Zimbabwe’s Supreme Court has ruled that Nelson Chamisa is not the legitimate leader of the Movement for Democratic Change, which was led by founding president Morgan Tsvangirai, who died of colon cancer in 2018.
Professor Lovemore Madhuku, an attorney representing Thokozani Khupe who claims to be the legitimate leader of the MDC-T, welcomed the Supreme Court decision.
But MDC secretary general, Chalton Hwende, said the ruling won’t change anything “because Chamisa was elected by the people of Zimbabwe.”
The High Court last May declared Chamisa an illegitimate leader of the MDC and ordered the party to choose a new president after a month. The MDC filed an appeal against the order saying Chamisa was the rightful leader of the party following the death of Morgan Tsvangirai.
Chamisa’s rise to the helm of the party led to serious internal rifts between members of the party, resulting in Khupe leading a faction known as the MDC-T and Chamisa reverting to the old MDC formation. Chamisa brought in several MDC parties back to the main party, forming what they named the MDC Alliance.

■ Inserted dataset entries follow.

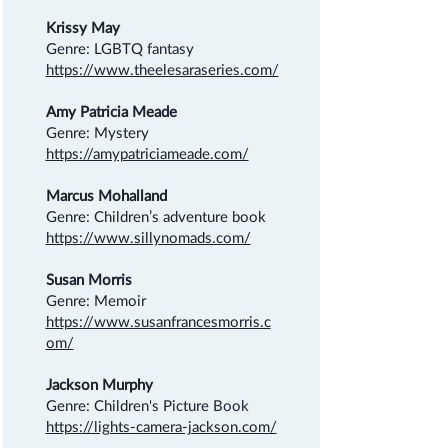
Krissy May
Genre: LGBTQ fantasy
https://www.theelesaraseries.com/
Amy Patricia Meade
Genre: Mystery
https://amypatriciameade.com/
Marcus Mohalland
Genre: Children’s adventure book
https://www.sillynomads.com/
Susan Morris
Genre: Memoir
https://www.susanfrancesmorris.c
om/
Jackson Murphy
Genre: Children's Picture Book
https://lights-camera-jackson.com/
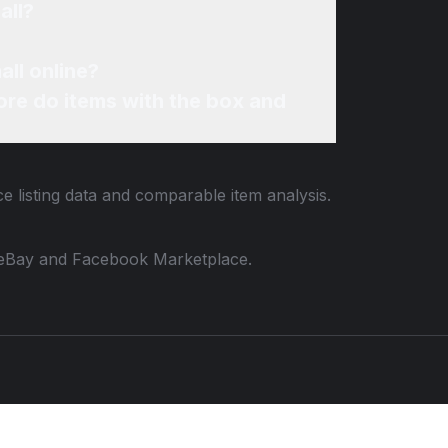
all?
ll online?
re do items with the box and
e listing data and comparable item analysis.
 to eBay and Facebook Marketplace.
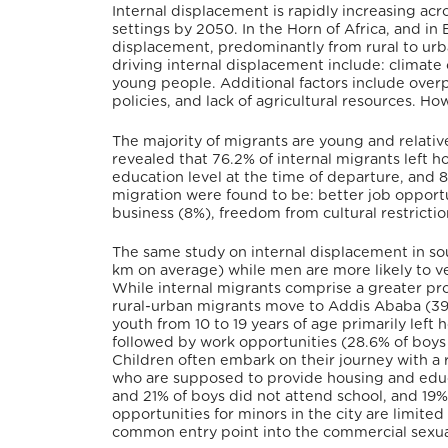
Internal displacement is rapidly increasing acro
settings by 2050. In the Horn of Africa, and in 
displacement, predominantly from rural to urban 
driving internal displacement include: climate
young people. Additional factors include overp
policies, and lack of agricultural resources. H
The majority of migrants are young and relati
revealed that 76.2% of internal migrants left 
education level at the time of departure, and 8
migration were found to be: better job opportun
business (8%), freedom from cultural restricti
The same study on internal displacement in so
km on average) while men are more likely to ve
While internal migrants comprise a greater prop
rural-urban migrants move to Addis Ababa (39%
youth from 10 to 19 years of age primarily left
followed by work opportunities (28.6% of boys a
Children often embark on their journey with a re
who are supposed to provide housing and educat
and 21% of boys did not attend school, and 1
opportunities for minors in the city are limited
common entry point into the commercial sexual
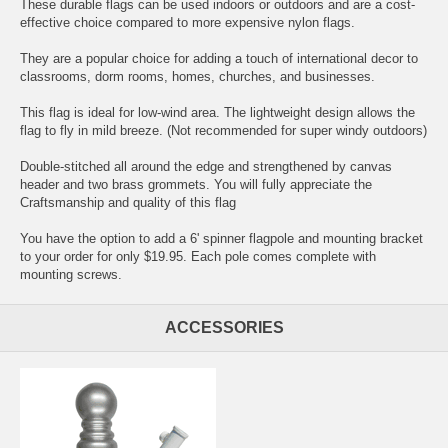
These durable flags can be used indoors or outdoors and are a cost-
effective choice compared to more expensive nylon flags.
They are a popular choice for adding a touch of international decor to
classrooms, dorm rooms, homes, churches, and businesses.
This flag is ideal for low-wind area. The lightweight design allows the
flag to fly in mild breeze. (Not recommended for super windy outdoors)
Double-stitched all around the edge and strengthened by canvas
header and two brass grommets. You will fully appreciate the
Craftsmanship and quality of this flag
You have the option to add a 6' spinner flagpole and mounting bracket
to your order for only $19.95. Each pole comes complete with
mounting screws.
ACCESSORIES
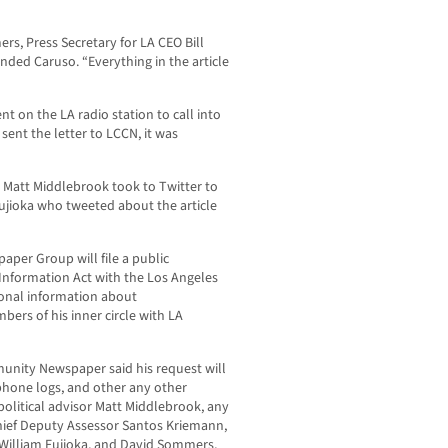
s, Press Secretary for LA CEO Bill
ended Caruso. “Everything in the article
 on the LA radio station to call into
sent the letter to LCCN, it was
r Matt Middlebrook took to Twitter to
ujioka who tweeted about the article
per Group will file a public
nformation Act with the Los Angeles
ional information about
rs of his inner circle with LA
munity Newspaper said his request will
 phone logs, and other any other
olitical advisor Matt Middlebrook, any
Chief Deputy Assessor Santos Kriemann,
 William Fujioka, and David Sommers,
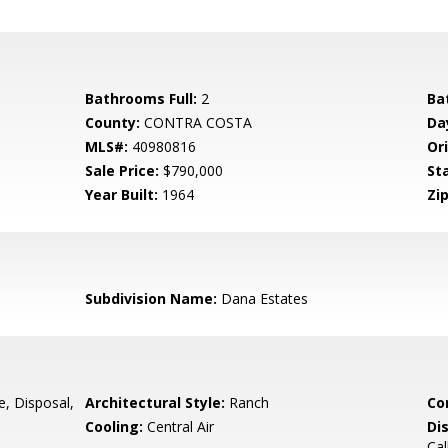
Bathrooms Full:
2
Ba
County:
CONTRA COSTA
Da
MLS#:
40980816
Ori
Sale Price:
$790,000
St
Year Built:
1964
Zip
Subdivision Name:
Dana Estates
e, Disposal,
Architectural Style:
Ranch
Co
Cooling:
Central Air
Di
Cal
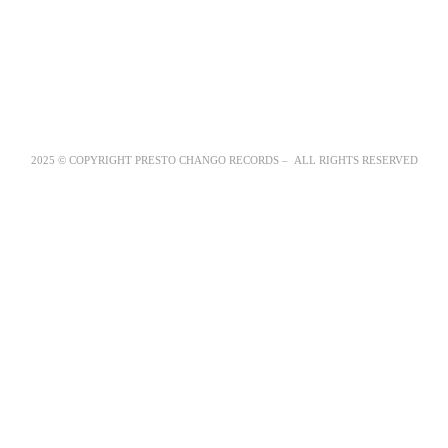
2025 © COPYRIGHT PRESTO CHANGO RECORDS – ALL RIGHTS RESERVED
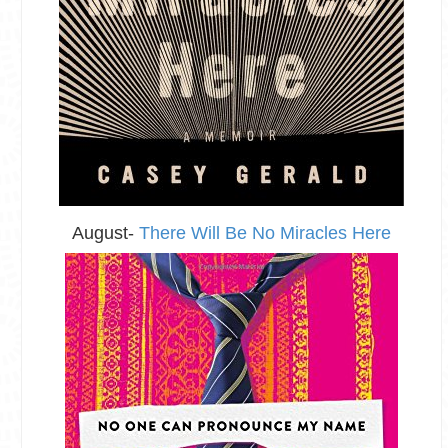
August-
There Will Be No Miracles Here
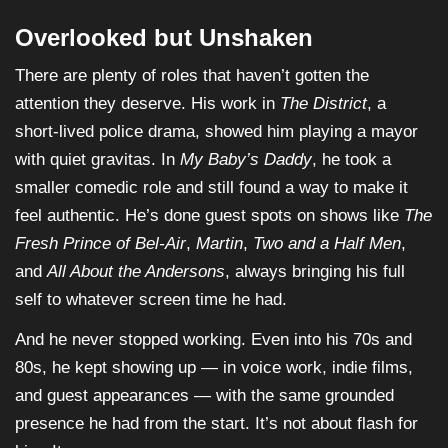
Overlooked but Unshaken
There are plenty of roles that haven’t gotten the
attention they deserve. His work in
The District
, a
short-lived police drama, showed him playing a mayor
with quiet gravitas. In
My Baby’s Daddy
, he took a
smaller comedic role and still found a way to make it
feel authentic. He’s done guest spots on shows like
The
Fresh Prince of Bel-Air
,
Martin
,
Two and a Half Men
,
and
All About the Andersons
, always bringing his full
self to whatever screen time he had.
And he never stopped working. Even into his 70s and
80s, he kept showing up — in voice work, indie films,
and guest appearances — with the same grounded
presence he had from the start. It’s not about flash for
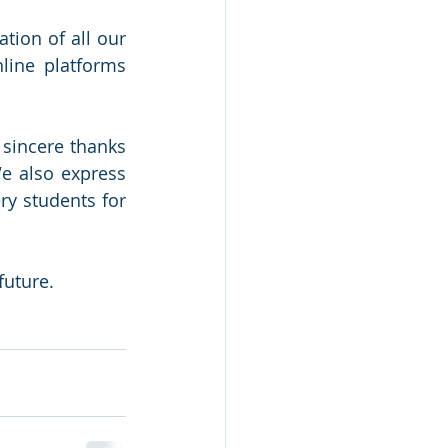
ion of all our 
ine platforms 
sincere thanks 
e also express 
y students for 
future.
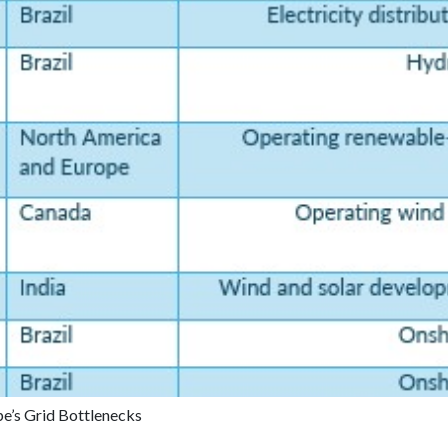
pe’s Grid Bottlenecks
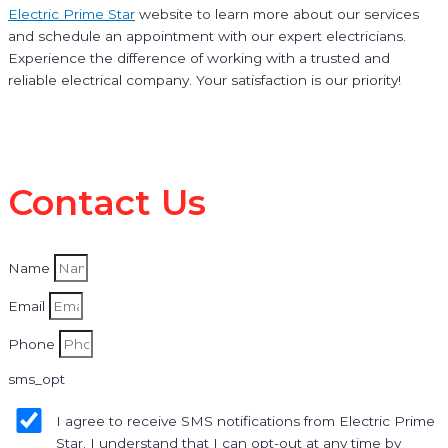
Electric Prime Star
website to learn more about our services
and schedule an appointment with our expert electricians.
Experience the difference of working with a trusted and
reliable electrical company. Your satisfaction is our priority!
Contact Us
Name
Email
Phone
sms_opt
I agree to receive SMS notifications from Electric Prime
Star. I understand that I can opt-out at any time by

An MDC extraordinary congress reaffirmed Chamisa’s leadership of the party but Khupe has fought all the way to the Supreme Court where she wanted current structures of the MDC to be dismantled and assembled as per their formation in 2018 when Tsvangirai died.
In the 2019 High Court ruling, Judge Edith Mushore declared Chamisa’s leadership of the MDC “unconstitutional and therefore null and void.”
The MDC claimed at that time that the ruling was part of a big plot by President Emmerson Mnangagwa’s governing ruling Zanu PF party to destabilize it.
Chamisa contested the disputed 2018 presidential election won by Mnangagwa. He still maintains that he won the poll though the matter was taken to the Electoral Court which declared Mnangagwa the winner of the election.